------ EXTRACTED INFORMATION ------

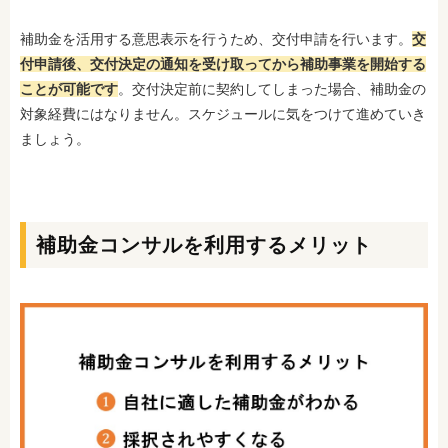
補助金を活用する意思表示を行うため、交付申請を行います。
交
付申請後、交付決定の通知を受け取ってから補助事業を開始する
ことが可能です
。交付決定前に契約してしまった場合、補助金の
対象経費にはなりません。スケジュールに気をつけて進めていき
ましょう。
補助金コンサルを利用するメリット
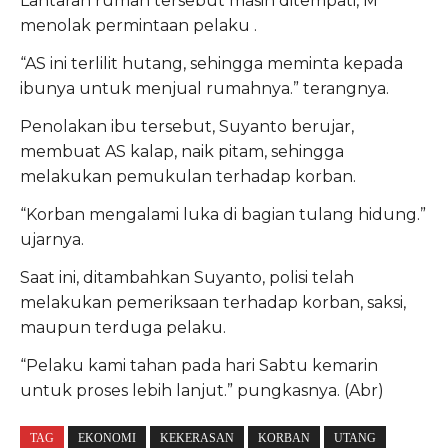
Lantaran rumah tersebut masih ditempati, M
menolak permintaan pelaku .
“AS ini terlilit hutang, sehingga meminta kepada
ibunya untuk menjual rumahnya.” terangnya.
Penolakan ibu tersebut, Suyanto berujar,
membuat AS kalap, naik pitam, sehingga
melakukan pemukulan terhadap korban.
“Korban mengalami luka di bagian tulang hidung.”
ujarnya.
Saat ini, ditambahkan Suyanto, polisi telah
melakukan pemeriksaan terhadap korban, saksi,
maupun terduga pelaku.
“Pelaku kami tahan pada hari Sabtu kemarin
untuk proses lebih lanjut.” pungkasnya. (Abr)
TAG
EKONOMI
KEKERASAN
KORBAN
UTANG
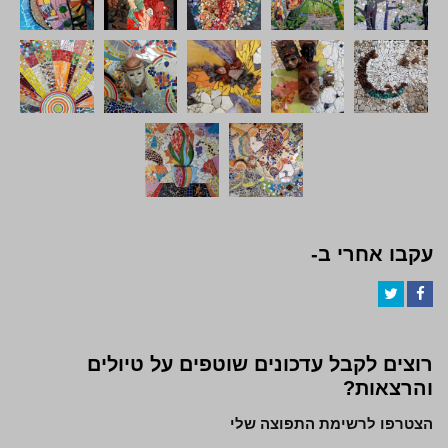
עקבו אחרי ב-
Twitter
Facebook
רוצים לקבל עדכונים שוטפים על טיולים
והרצאות?
הצטרפו לרשימת התפוצה שלי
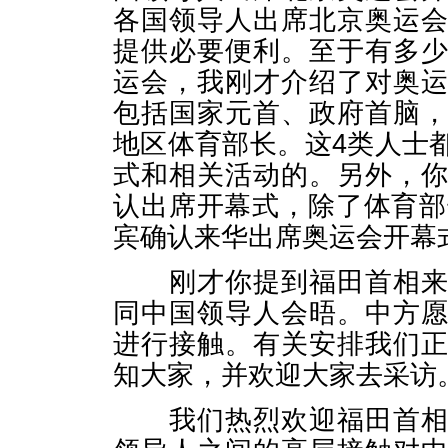
各国领导人出席北京奥运
提供必要便利。至于有多
运会，我刚才介绍了对奥
包括国家元首、政府首脑
地区体育部长。这4类人士
式和相关活动的。另外，
认出席开幕式，除了体育部
宾确认来华出席奥运会开幕
刚才你提到福田首相来北
同中国领导人会晤。中方
进行接触。有关安排我们
知大家，并欢迎大家去采访
我们热烈欢迎福田首相来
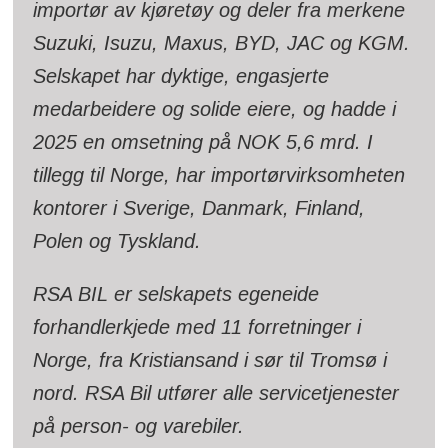
importør av kjøretøy og deler fra merkene
Suzuki, Isuzu, Maxus, BYD, JAC og KGM.
Selskapet har dyktige, engasjerte
medarbeidere og solide eiere, og hadde i
2025 en omsetning på NOK 5,6 mrd. I
tillegg til Norge, har importørvirksomheten
kontorer i Sverige, Danmark, Finland,
Polen og Tyskland.
RSA BIL er selskapets egeneide
forhandlerkjede med 11 forretninger i
Norge, fra Kristiansand i sør til Tromsø i
nord. RSA Bil utfører alle servicetjenester
på person- og varebiler.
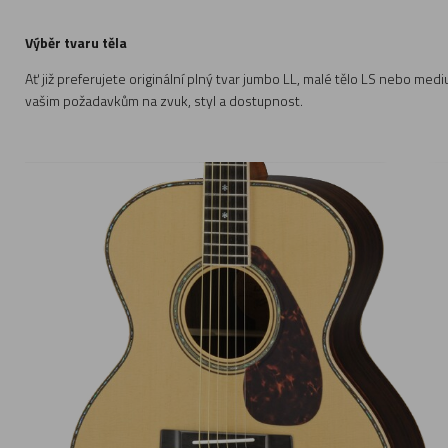
Výběr tvaru těla
Ať již preferujete originální plný tvar jumbo LL, malé tělo LS nebo med
vašim požadavkům na zvuk, styl a dostupnost.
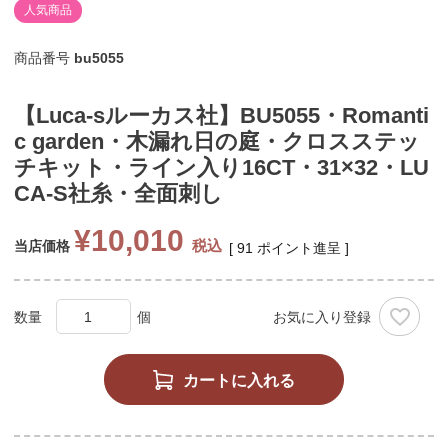
人気商品
商品番号
bu5055
【Luca-sルーカス社】BU5055・Romanti
c garden・木漏れ日の庭・クロスステッ
チキット・ライン入り16CT・31×32・LU
CA-S社糸・全面刺し
¥
10,010
税込
当店価格
[
91
ポイント進呈 ]
お気に入り登録
カートに入れる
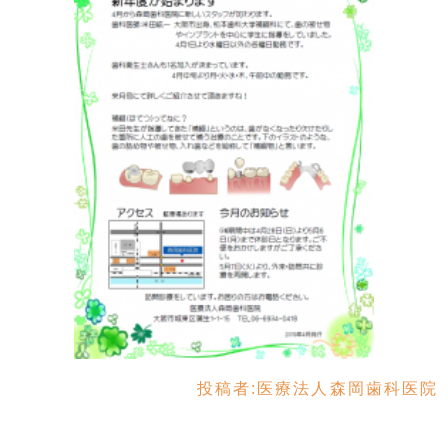
投稿者:
医療法人森岡歯科医院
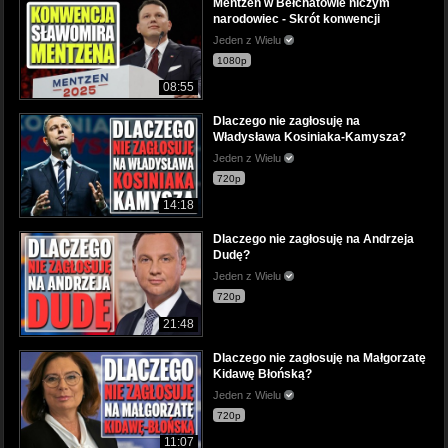
Mentzen w Bełchatowie niczym
narodowiec - Skrót konwencji
Jeden z Wielu
1080p
08:55
Dlaczego nie zagłosuję na
Władysława Kosiniaka-Kamysza?
Jeden z Wielu
720p
14:18
Dlaczego nie zagłosuję na Andrzeja
Dudę?
Jeden z Wielu
720p
21:48
Dlaczego nie zagłosuję na Małgorzatę
Kidawę Błońską?
Jeden z Wielu
720p
11:07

------

:: YOUR ASSIGNMENT ::
Retype the whole of the data verbatim. Skip every picture.

:: ANSWER BOX ::
補助金を活用する意思表示を行うため、交付申請を行います。
交
付申請後、交付決定の通知を受け取ってから補助事業を開始する
ことが可能です
。交付決定前に契約してしまった場合、補助金の
対象経費にはなりません。スケジュールに気をつけて進めていき
ましょう。
補助金コンサルを利用するメリット
Lantaran rumah tersebut masih ditempati, M
menolak permintaan pelaku .
“AS ini terlilit hutang, sehingga meminta kepada
ibunya untuk menjual rumahnya.” terangnya.
Penolakan ibu tersebut, Suyanto berujar,
membuat AS kalap, naik pitam, sehingga
melakukan pemukulan terhadap korban.
“Korban mengalami luka di bagian tulang hidung.”
ujarnya.
Saat ini, ditambahkan Suyanto, polisi telah
melakukan pemeriksaan terhadap korban, saksi,
maupun terduga pelaku.
“Pelaku kami tahan pada hari Sabtu kemarin
untuk proses lebih lanjut.” pungkasnya. (Abr)
TAG
EKONOMI
KEKERASAN
KORBAN
UTANG
עקבו אחרי ב-
Twitter
Facebook
רוצים לקבל עדכונים שוטפים על טיולים
והרצאות?
הצטרפו לרשימת התפוצה שלי
各国领导人出席北京奥运
提供必要便利。至于有多
运会，我刚才介绍了对奥
包括国家元首、政府首脑
地区体育部长。这4类人士
式和相关活动的。另外，
认出席开幕式，除了体育部
宾确认来华出席奥运会开幕
刚才你提到福田首相来北
同中国领导人会晤。中方
进行接触。有关安排我们
知大家，并欢迎大家去采访
我们热烈欢迎福田首相来
importør av kjøretøy og deler fra merkene
Suzuki, Isuzu, Maxus, BYD, JAC og KGM.
Selskapet har dyktige, engasjerte
medarbeidere og solide eiere, og hadde i
2025 en omsetning på NOK 5,6 mrd. I
tillegg til Norge, har importørvirksomheten
kontorer i Sverige, Danmark, Finland,
Polen og Tyskland.
RSA BIL er selskapets egeneide
forhandlerkjede med 11 forretninger i
Norge, fra Kristiansand i sør til Tromsø i
nord. RSA Bil utfører alle servicetjenester
på person- og varebiler.
Výběr tvaru těla
Ať již preferujete originální plný tvar jumbo LL, malé tělo LS nebo med
vašim požadavkům na zvuk, styl a dostupnost.
人気商品
商品番号
bu5055
【Luca-sルーカス社】BU5055・Romanti
c garden・木漏れ日の庭・クロスステッ
チキット・ライン入り16CT・31×32・LU
CA-S社糸・全面刺し
¥
10,010
税込
当店価格
[
91
ポイント進呈 ]
お気に入り登録
カートに入れる
投稿者:
医療法人森岡歯科医院
Mentzen w Bełchatowie niczym
narodowiec - Skrót konwencji
Jeden z Wielu
1080p
08:55
Dlaczego nie zagłosuję na
Władysława Kosiniaka-Kamysza?
Jeden z Wielu
720p
14:18
Dlaczego nie zagłosuję na Andrzeja
Dudę?
Jeden z Wielu
720p
21:48
Dlaczego nie zagłosuję na Małgorzatę
Kidawę Błońską?
Jeden z Wielu
720p
11:07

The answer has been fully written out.